Quotient Topology

Question

Lets $X$ is a topological space and $Y$ is some subset of $X$. How we define topology of quotient space $$X/Y=\{x\in X~|~x\sim y\Leftrightarrow x, y\in Y\}.$$

Thanks.

Answer 1

For a set $X$ and an equivalence relation $R$, the quotient set $X/R$ is the set of equivalence classes $[x]$ of $R$. The quotient set comes with a quotient map $\pi:X\rightarrow X/R$, naturally defined by sending $x$ to its equivalence class $[x]$. The "quotient topology" on $X/R$ is defined by saying "$U\subset X/R$ is open iff $\pi^{-1}(U)$ is open in $X$." (the quotient topology itself is a special case of two things: 1) the weak topology induced by a famaily of maps too/from your set, and 2) a pushout diagram. You should check these things out, they're cool.)

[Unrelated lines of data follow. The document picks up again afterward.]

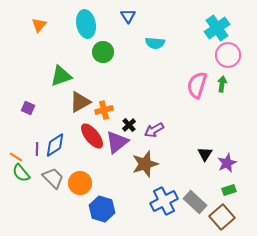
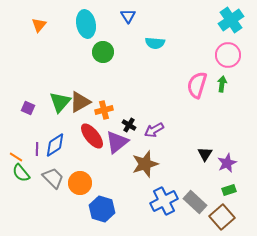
cyan cross: moved 14 px right, 8 px up
green triangle: moved 1 px left, 26 px down; rotated 30 degrees counterclockwise
black cross: rotated 16 degrees counterclockwise
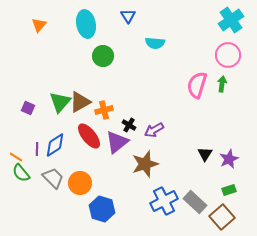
green circle: moved 4 px down
red ellipse: moved 3 px left
purple star: moved 2 px right, 4 px up
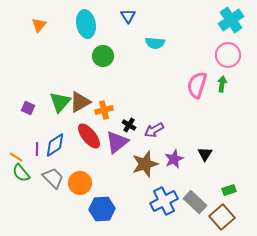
purple star: moved 55 px left
blue hexagon: rotated 20 degrees counterclockwise
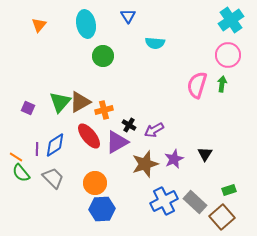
purple triangle: rotated 10 degrees clockwise
orange circle: moved 15 px right
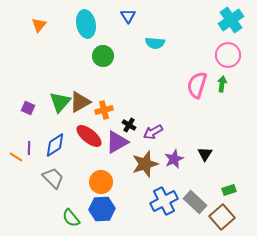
purple arrow: moved 1 px left, 2 px down
red ellipse: rotated 12 degrees counterclockwise
purple line: moved 8 px left, 1 px up
green semicircle: moved 50 px right, 45 px down
orange circle: moved 6 px right, 1 px up
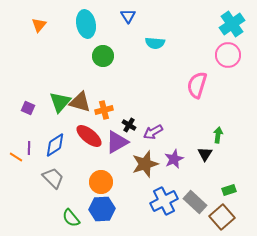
cyan cross: moved 1 px right, 4 px down
green arrow: moved 4 px left, 51 px down
brown triangle: rotated 45 degrees clockwise
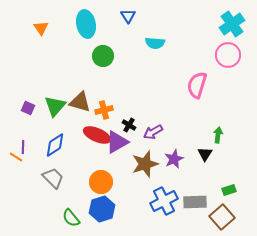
orange triangle: moved 2 px right, 3 px down; rotated 14 degrees counterclockwise
green triangle: moved 5 px left, 4 px down
red ellipse: moved 8 px right, 1 px up; rotated 16 degrees counterclockwise
purple line: moved 6 px left, 1 px up
gray rectangle: rotated 45 degrees counterclockwise
blue hexagon: rotated 15 degrees counterclockwise
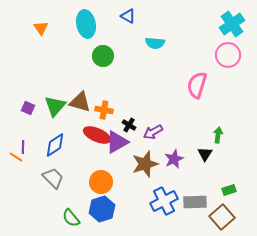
blue triangle: rotated 28 degrees counterclockwise
orange cross: rotated 24 degrees clockwise
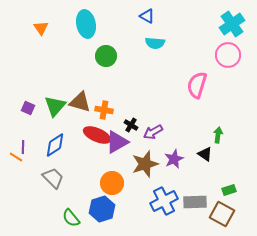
blue triangle: moved 19 px right
green circle: moved 3 px right
black cross: moved 2 px right
black triangle: rotated 28 degrees counterclockwise
orange circle: moved 11 px right, 1 px down
brown square: moved 3 px up; rotated 20 degrees counterclockwise
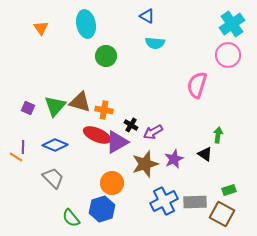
blue diamond: rotated 55 degrees clockwise
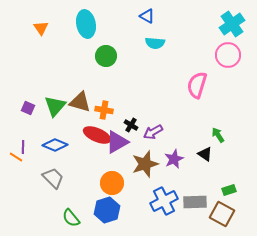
green arrow: rotated 42 degrees counterclockwise
blue hexagon: moved 5 px right, 1 px down
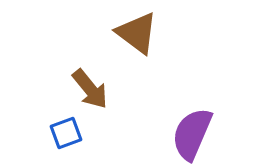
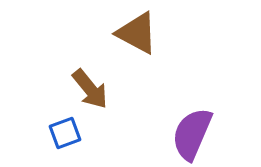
brown triangle: rotated 9 degrees counterclockwise
blue square: moved 1 px left
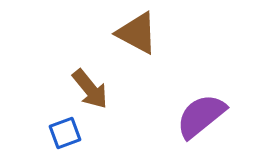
purple semicircle: moved 9 px right, 18 px up; rotated 28 degrees clockwise
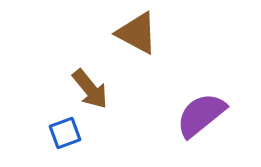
purple semicircle: moved 1 px up
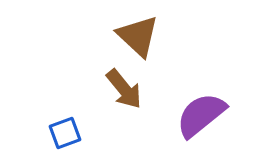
brown triangle: moved 1 px right, 3 px down; rotated 15 degrees clockwise
brown arrow: moved 34 px right
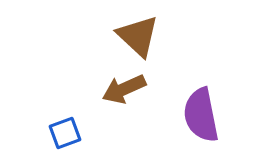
brown arrow: rotated 105 degrees clockwise
purple semicircle: rotated 62 degrees counterclockwise
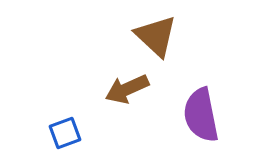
brown triangle: moved 18 px right
brown arrow: moved 3 px right
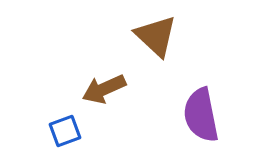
brown arrow: moved 23 px left
blue square: moved 2 px up
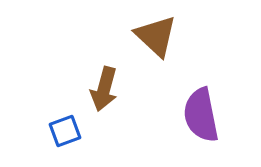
brown arrow: rotated 51 degrees counterclockwise
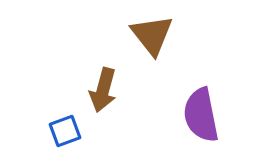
brown triangle: moved 4 px left, 1 px up; rotated 9 degrees clockwise
brown arrow: moved 1 px left, 1 px down
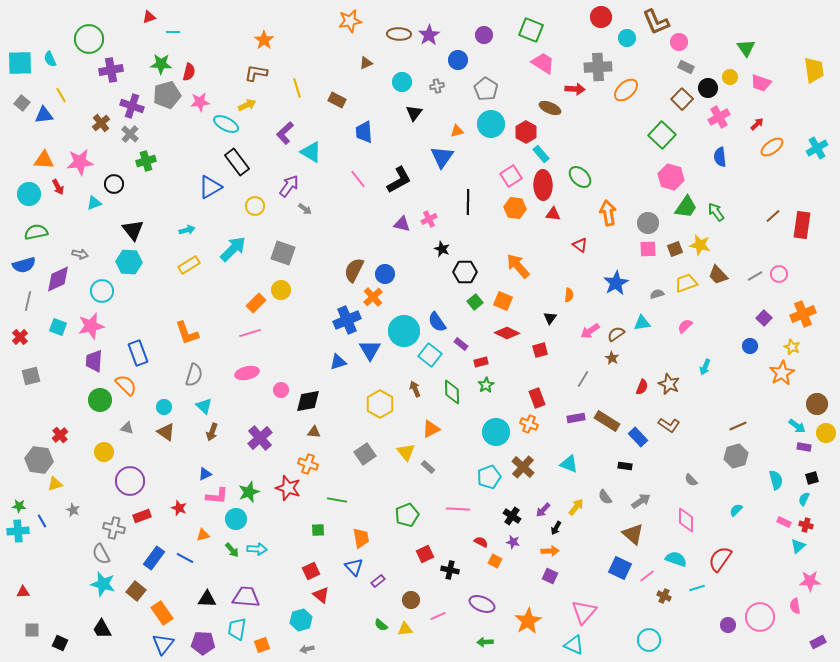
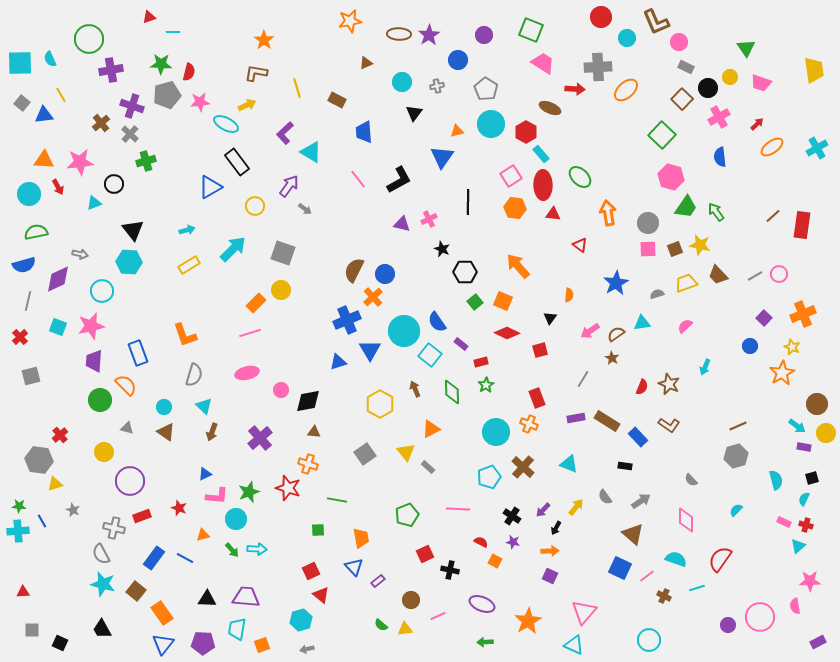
orange L-shape at (187, 333): moved 2 px left, 2 px down
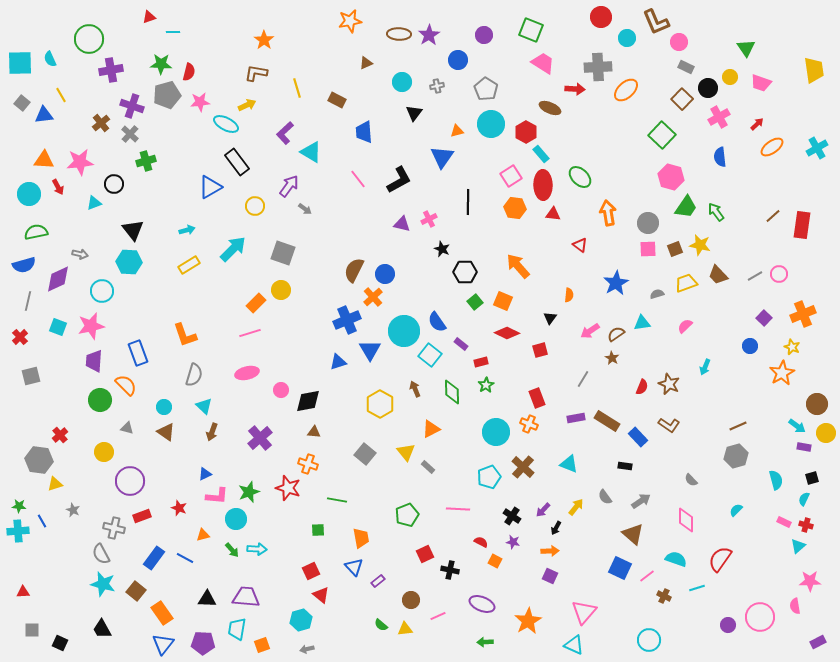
gray square at (365, 454): rotated 15 degrees counterclockwise
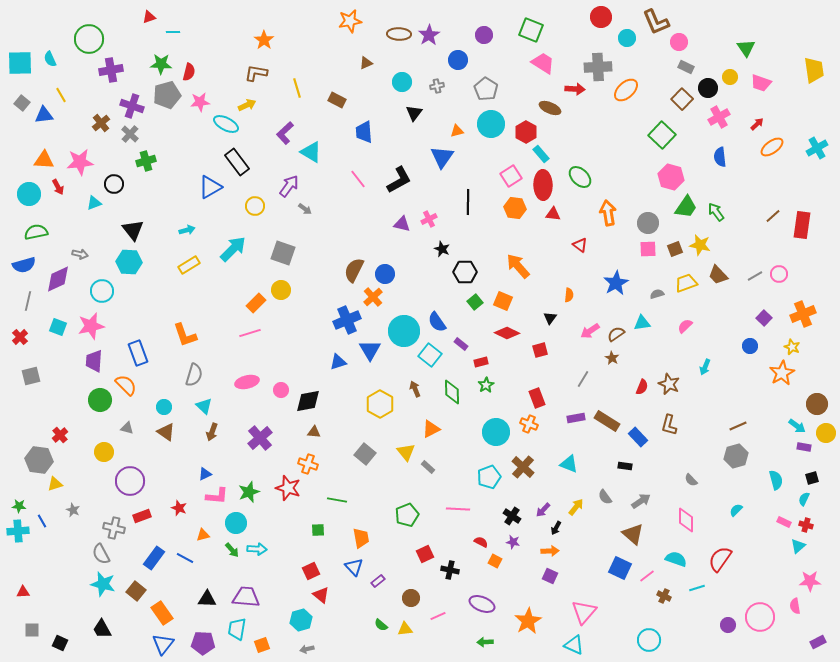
pink ellipse at (247, 373): moved 9 px down
brown L-shape at (669, 425): rotated 70 degrees clockwise
cyan circle at (236, 519): moved 4 px down
brown circle at (411, 600): moved 2 px up
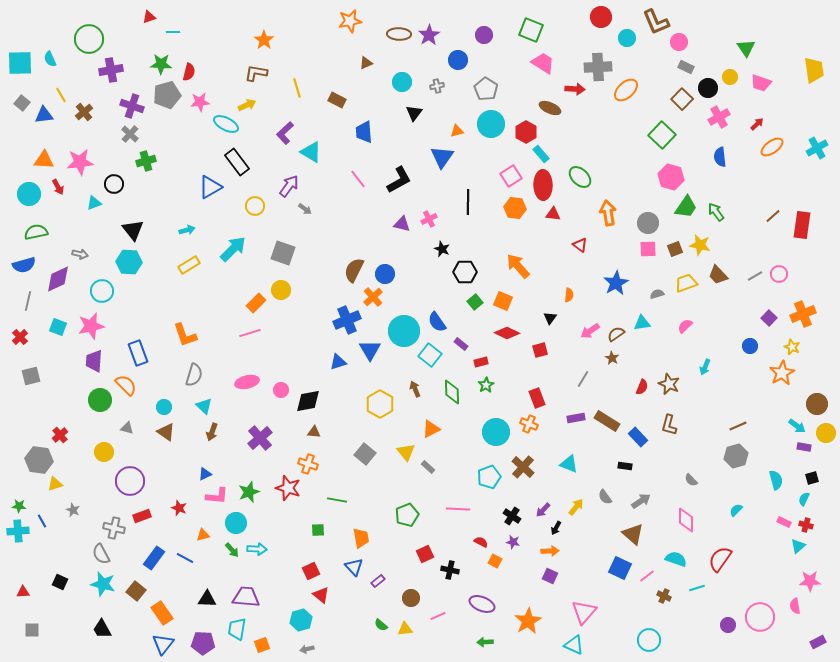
brown cross at (101, 123): moved 17 px left, 11 px up
purple square at (764, 318): moved 5 px right
black square at (60, 643): moved 61 px up
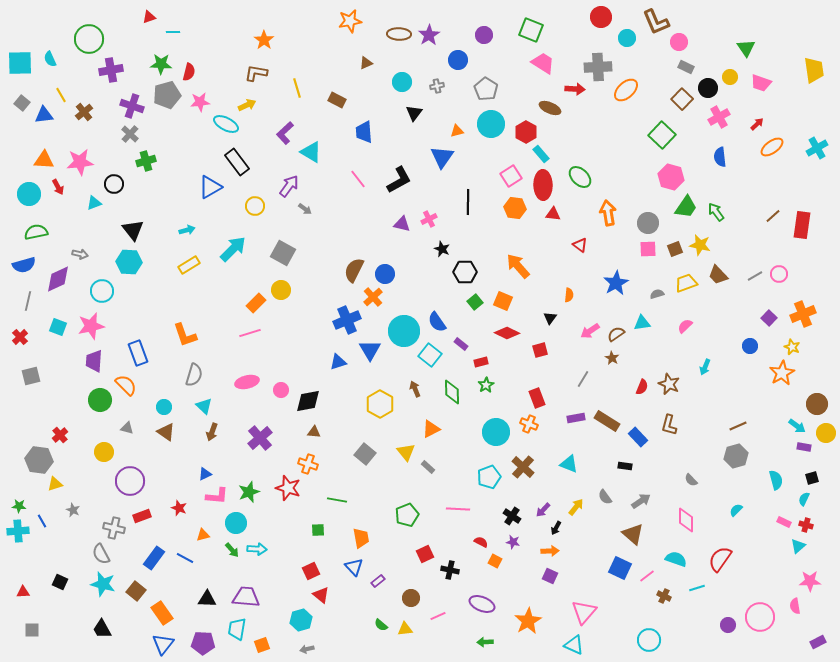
gray square at (283, 253): rotated 10 degrees clockwise
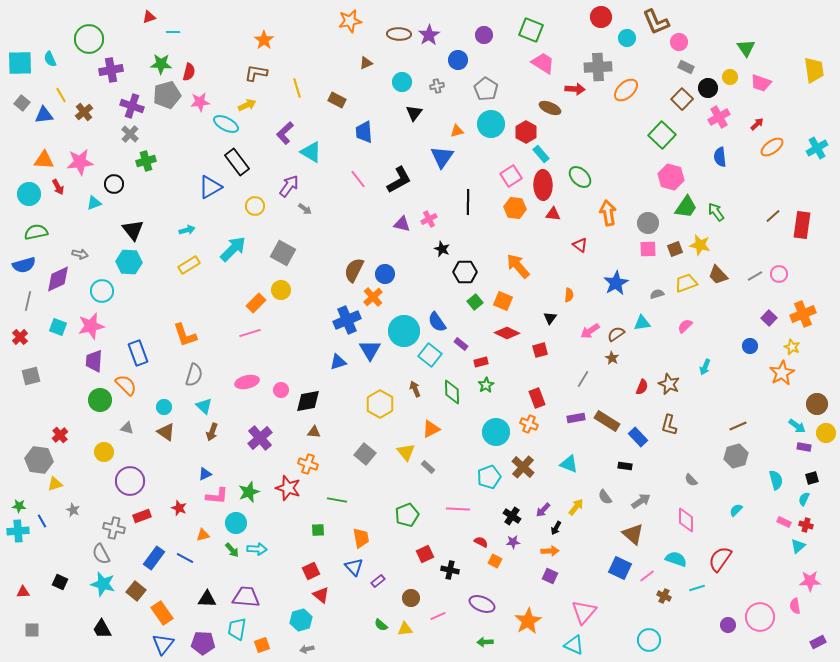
purple star at (513, 542): rotated 16 degrees counterclockwise
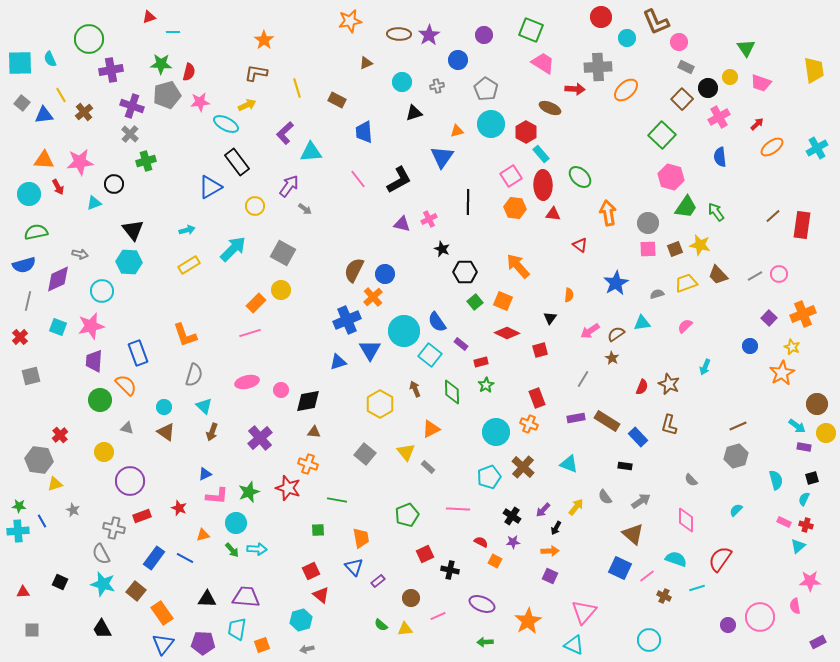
black triangle at (414, 113): rotated 36 degrees clockwise
cyan triangle at (311, 152): rotated 35 degrees counterclockwise
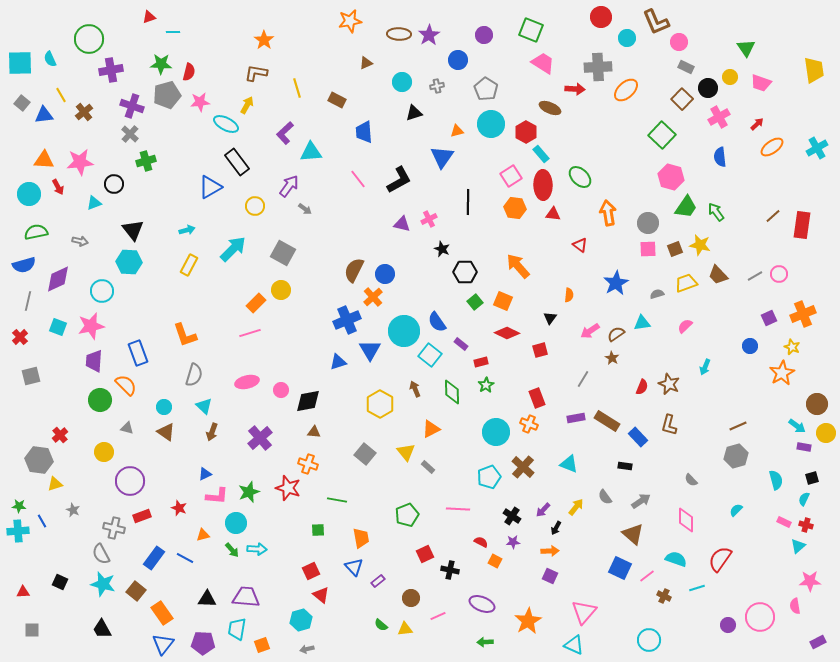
yellow arrow at (247, 105): rotated 36 degrees counterclockwise
gray arrow at (80, 254): moved 13 px up
yellow rectangle at (189, 265): rotated 30 degrees counterclockwise
purple square at (769, 318): rotated 21 degrees clockwise
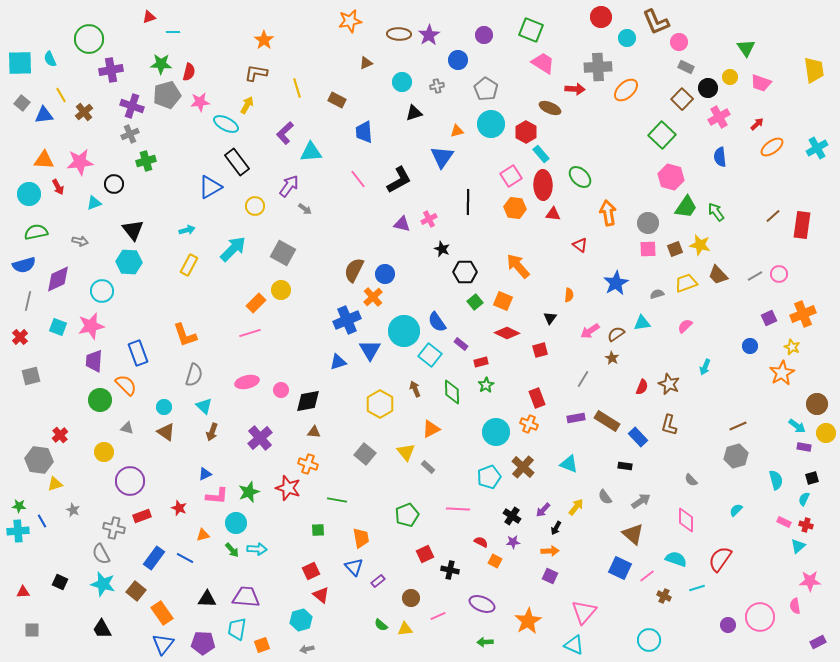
gray cross at (130, 134): rotated 24 degrees clockwise
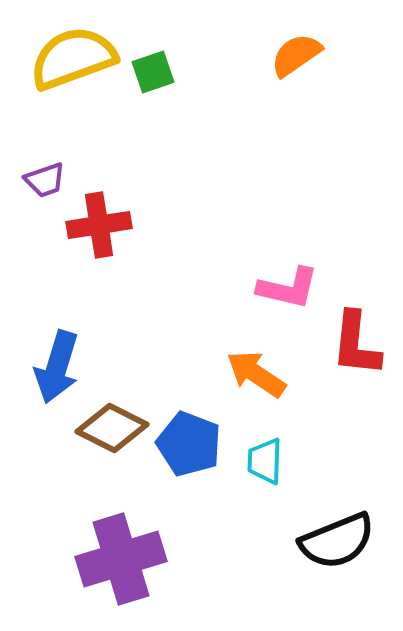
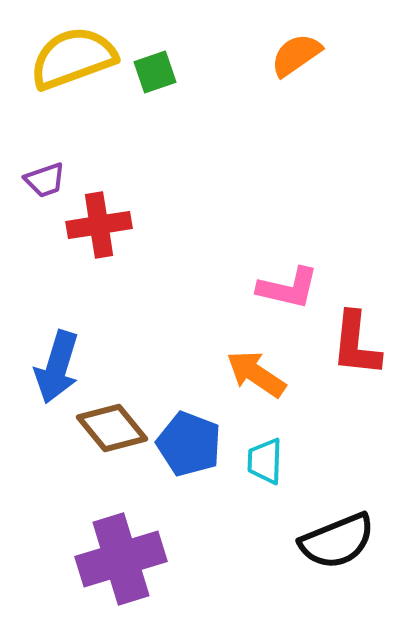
green square: moved 2 px right
brown diamond: rotated 24 degrees clockwise
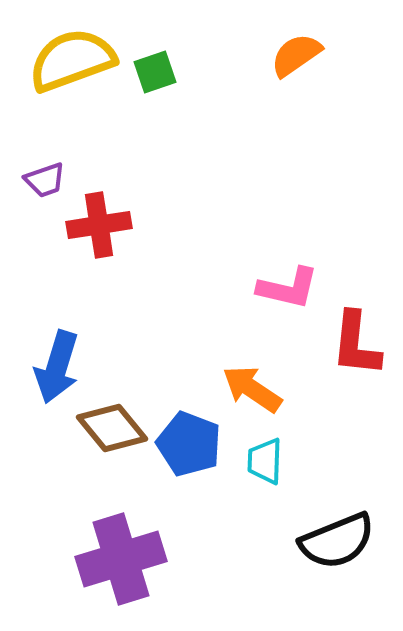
yellow semicircle: moved 1 px left, 2 px down
orange arrow: moved 4 px left, 15 px down
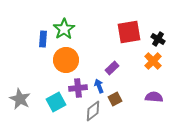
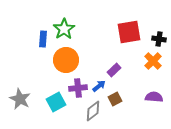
black cross: moved 1 px right; rotated 24 degrees counterclockwise
purple rectangle: moved 2 px right, 2 px down
blue arrow: rotated 72 degrees clockwise
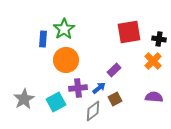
blue arrow: moved 2 px down
gray star: moved 4 px right; rotated 15 degrees clockwise
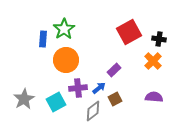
red square: rotated 20 degrees counterclockwise
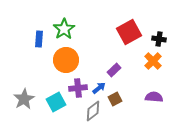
blue rectangle: moved 4 px left
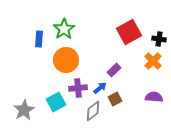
blue arrow: moved 1 px right
gray star: moved 11 px down
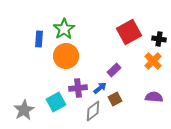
orange circle: moved 4 px up
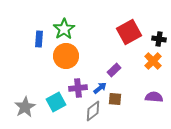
brown square: rotated 32 degrees clockwise
gray star: moved 1 px right, 3 px up
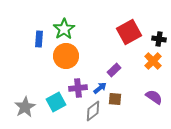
purple semicircle: rotated 30 degrees clockwise
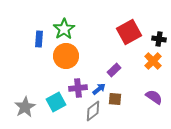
blue arrow: moved 1 px left, 1 px down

Your example, quotienting by a subset, is a special case of a quotient set. To make your relation an equivalence relation, just add the diagonal $\Delta_X= \{ (x,x)\in X\times X\ |\ x\in X\}$. An element $[x]\in$"$X/Y$" is either a singleton $[x]=\{x\}$ (where $x\not\in Y$), or $[x]=Y$. Hence the quotient map is a bijection on $X-Y$.

If $U\subset X/Y$, then $U$ is open iff $\pi^{-1}(U)=\{x\in X\ |\ [x]\in U\}$ is open in $X$. We can write any $U$ as $(U-\{Y\})\ \dot{\cup}\ (\{Y\}\cap U)$, so in general $U$ is open iff $\pi^{-1}(U)=\pi^{-1}(U-\{Y\})\ \dot{\cup}\ \pi^{-1}(\{Y\}\cap U)$ is open in X. Thus for $U\subset X/Y$: if $Y\not\in U$ then $\pi^{-1}(U)$ is disjoint from $Y\subset X$ so the quotient map is a bijection; if $Y\in U$, then we must check that $\{x\in X-Y\ |\ [x]\in U\}\cup Y$ is open in X.

So if you want to think of $X/Y$ as "$X$, except $Y$ has collapsed" you can think "$U$ is open iff $U$ is open in $X$ and doesn't intersect $Y$, or $U\cup Y$ is open in $X$."